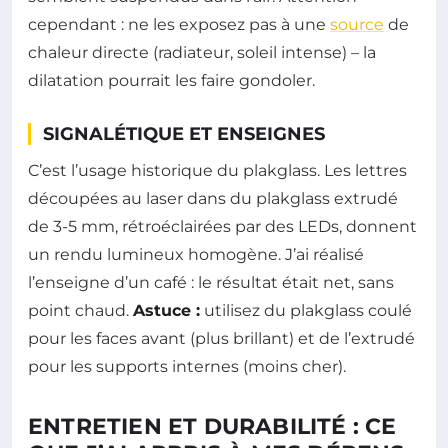
cependant : ne les exposez pas à une
source
de
chaleur directe (radiateur, soleil intense) – la
dilatation pourrait les faire gondoler.
SIGNALÉTIQUE ET ENSEIGNES
C’est l’usage historique du plakglass. Les lettres
découpées au laser dans du plakglass extrudé
de 3-5 mm, rétroéclairées par des LEDs, donnent
un rendu lumineux homogène. J’ai réalisé
l’enseigne d’un café : le résultat était net, sans
point chaud.
Astuce :
utilisez du plakglass coulé
pour les faces avant (plus brillant) et de l’extrudé
pour les supports internes (moins cher).
ENTRETIEN ET DURABILITÉ : CE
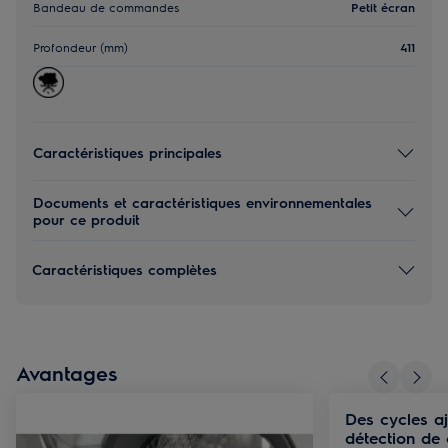
Bandeau de commandes
Petit écran
Profondeur (mm)
411
Caractéristiques principales
Documents et caractéristiques environnementales
pour ce produit
Caractéristiques complètes
Avantages
Des cycles aj
détection de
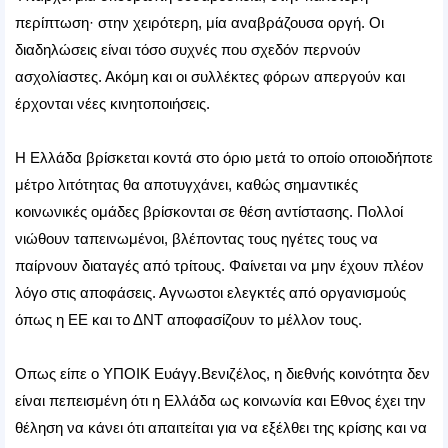
περίπτωση· στην χειρότερη, μία αναβράζουσα οργή. Οι
διαδηλώσεις είναι τόσο συχνές που σχεδόν περνούν
ασχολίαστες. Ακόμη και οι συλλέκτες φόρων απεργούν και
έρχονται νέες κινητοποιήσεις.
Η Ελλάδα βρίσκεται κοντά στο όριο μετά το οποίο οποιοδήποτε
μέτρο λιτότητας θα αποτυγχάνει, καθώς σημαντικές
κοινωνικές ομάδες βρίσκονται σε θέση αντίστασης. Πολλοί
νιώθουν ταπεινωμένοι, βλέποντας τους ηγέτες τους να
παίρνουν διαταγές από τρίτους. Φαίνεται να μην έχουν πλέον
λόγο στις αποφάσεις. Αγνωστοι ελεγκτές από οργανισμούς
όπως η ΕΕ και το ΔΝΤ αποφασίζουν το μέλλον τους.
Οπως είπε ο ΥΠΟΙΚ Ευάγγ.Βενιζέλος, η διεθνής κοινότητα δεν
είναι πεπεισμένη ότι η Ελλάδα ως κοινωνία και Εθνος έχει την
θέληση να κάνει ότι απαιτείται για να εξέλθει της κρίσης και να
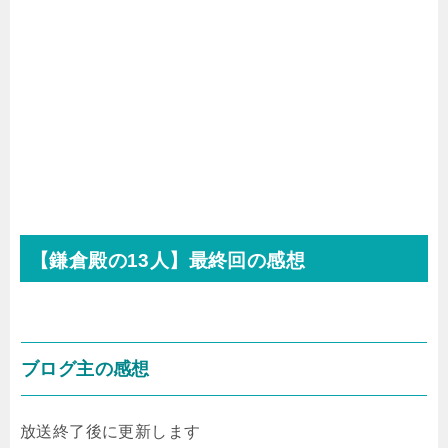
【鎌倉殿の
13
人】最終回の感想
ブログ主の感想
放送終了後に更新します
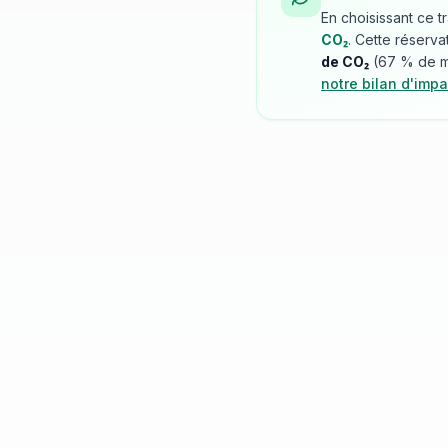
En choisissant ce t
CO₂
. Cette réserva
de CO₂
(
67
% de mo
notre bilan d'impa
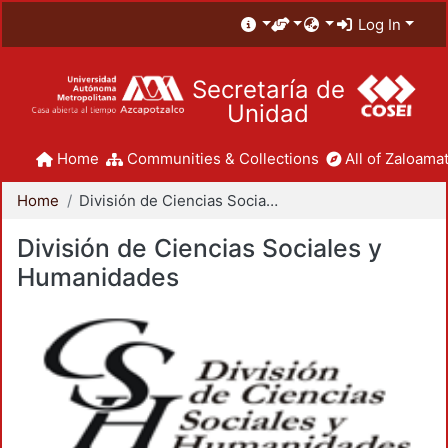
Log In
Secretaría de
Unidad
Home
Communities & Collections
All of Zaloamat
Home
División de Ciencias Sociales y Humanidades
División de Ciencias Sociales y
Humanidades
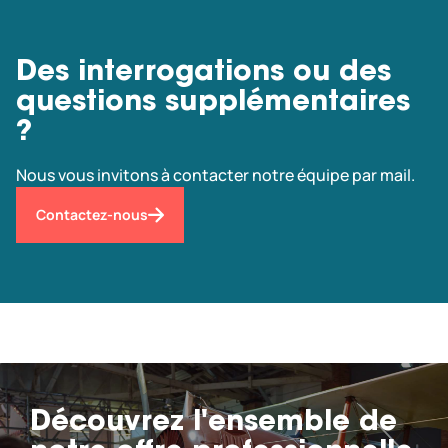
Des interrogations ou des
questions supplémentaires
?
Nous vous invitons à contacter notre équipe par mail.
Contactez-nous
Découvrez l'ensemble de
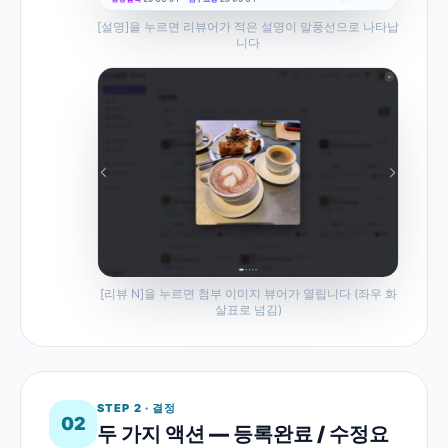
[설명]을 누르면 리뷰어가 적은 설명이 말풍선으로 나타납
니다
[리뷰 N]을 누르면 첨부 이미지 뷰어가 열립니다 (좌우 화
살표로 넘김)
STEP 2 · 결정
02
두 가지 액션 — 등록완료 / 수정요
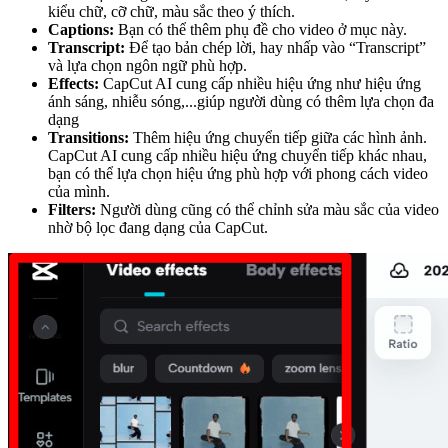
kiểu chữ, cỡ chữ, màu sắc theo ý thích.
Captions:
Bạn có thể thêm phụ đề cho video ở mục này.
Transcript:
Để tạo bản chép lời, hay nhấp vào “Transcript”
và lựa chọn ngôn ngữ phù hợp.
Effects:
CapCut AI cung cấp nhiều hiệu ứng như hiệu ứng
ánh sáng, nhiễu sóng,...giúp người dùng có thêm lựa chọn đa
dạng
Transitions:
Thêm hiệu ứng chuyển tiếp giữa các hình ảnh.
CapCut AI cung cấp nhiều hiệu ứng chuyển tiếp khác nhau,
bạn có thể lựa chọn hiệu ứng phù hợp với phong cách video
của mình.
Filters:
Người dùng cũng có thể chỉnh sửa màu sắc của video
nhờ bộ lọc đang dạng của CapCut.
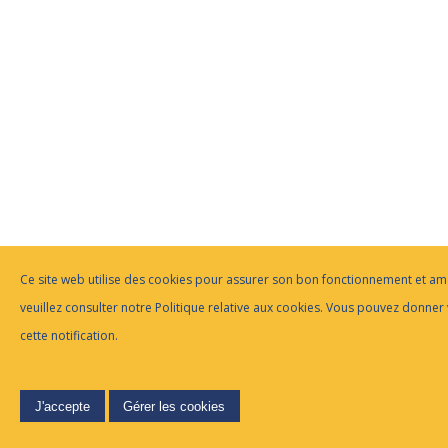
Ce site web utilise des cookies pour assurer son bon fonctionnement et amél
veuillez consulter notre Politique relative aux cookies. Vous pouvez donner
cette notification.
J'accepte
Gérer les cookies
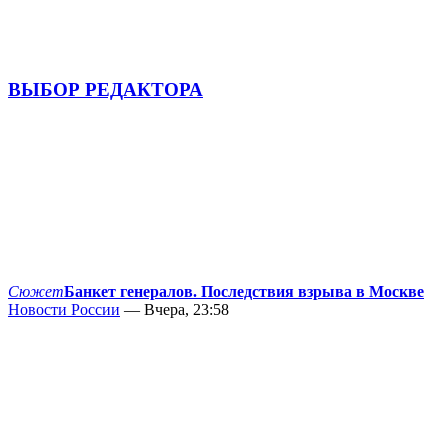
ВЫБОР РЕДАКТОРА
Сюжет
Банкет генералов. Последствия взрыва в Москве
Новости России
— Вчера, 23:58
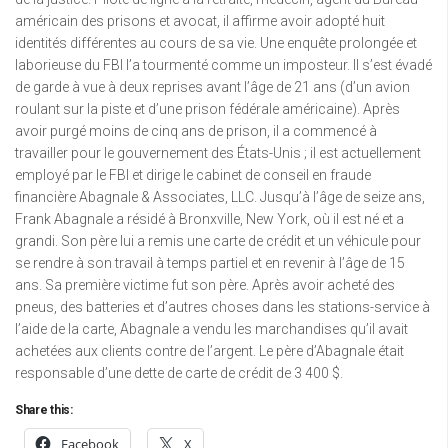
américain des prisons et avocat, il affirme avoir adopté huit
identités différentes au cours de sa vie. Une enquête prolongée et
laborieuse du FBI l’a tourmenté comme un imposteur. Il s’est évadé
de garde à vue à deux reprises avant l’âge de 21 ans (d’un avion
roulant sur la piste et d’une prison fédérale américaine). Après
avoir purgé moins de cinq ans de prison, il a commencé à
travailler pour le gouvernement des États-Unis ; il est actuellement
employé par le FBI et dirige le cabinet de conseil en fraude
financière Abagnale & Associates, LLC. Jusqu’à l’âge de seize ans,
Frank Abagnale a résidé à Bronxville, New York, où il est né et a
grandi. Son père lui a remis une carte de crédit et un véhicule pour
se rendre à son travail à temps partiel et en revenir à l’âge de 15
ans. Sa première victime fut son père. Après avoir acheté des
pneus, des batteries et d’autres choses dans les stations-service à
l’aide de la carte, Abagnale a vendu les marchandises qu’il avait
achetées aux clients contre de l’argent. Le père d’Abagnale était
responsable d’une dette de carte de crédit de 3 400 $.
Share this:
Facebook
X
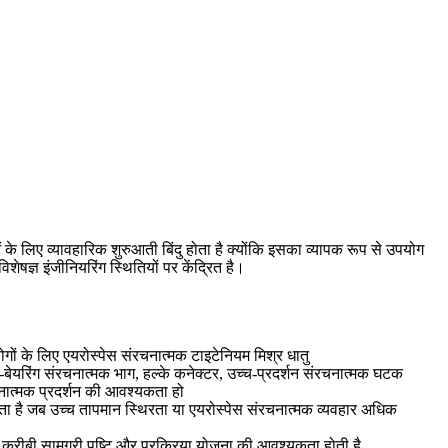
 लिए व्यावहारिक शुरुआती बिंदु होता है क्योंकि इसका व्यापक रूप से उपयोग
षज्ञ इंजीनियरिंग स्थितियों पर केंद्रित है।
ोगों के लिए एयरोस्पेस संरचनात्मक टाइटेनियम मिश्र धातु
ड-बेयरिंग संरचनात्मक भाग, हल्के कनेक्टर, उच्च-प्रदर्शन संरचनात्मक घटक
ात्मक प्रदर्शन की आवश्यकता हो
ा है जब उच्च तापमान स्थिरता या एयरोस्पेस संरचनात्मक व्यवहार अधिक
 करीबी सामग्री पुष्टि और प्रक्रिया योजना की आवश्यकता होती है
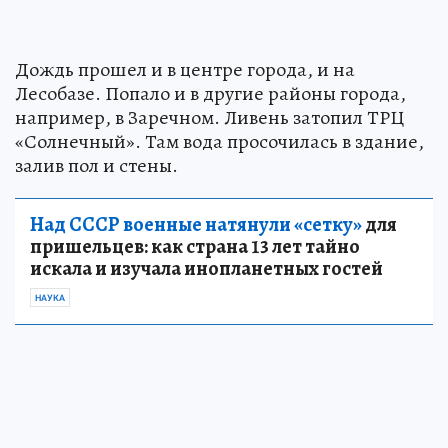
Дождь прошел и в центре города, и на
Лесобазе. Попало и в другие районы города,
например, в Заречном. Ливень затопил ТРЦ
«Солнечный». Там вода просочилась в здание,
залив пол и стены.
Над СССР военные натянули «сетку»
для
пришельцев: как страна 13 лет тайно
искала и изучала инопланетных гостей
НАУКА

◇ ◇ ◇ ◇

TASK BRIEF:
Copy each line from the data that features the string "είναι".

THE ANSWER:
διαδηλώσεις είναι τόσο συχνές που σχεδόν περνούν
είναι πεπεισμένη ότι η Ελλάδα ως κοινωνία και Εθνος έχει την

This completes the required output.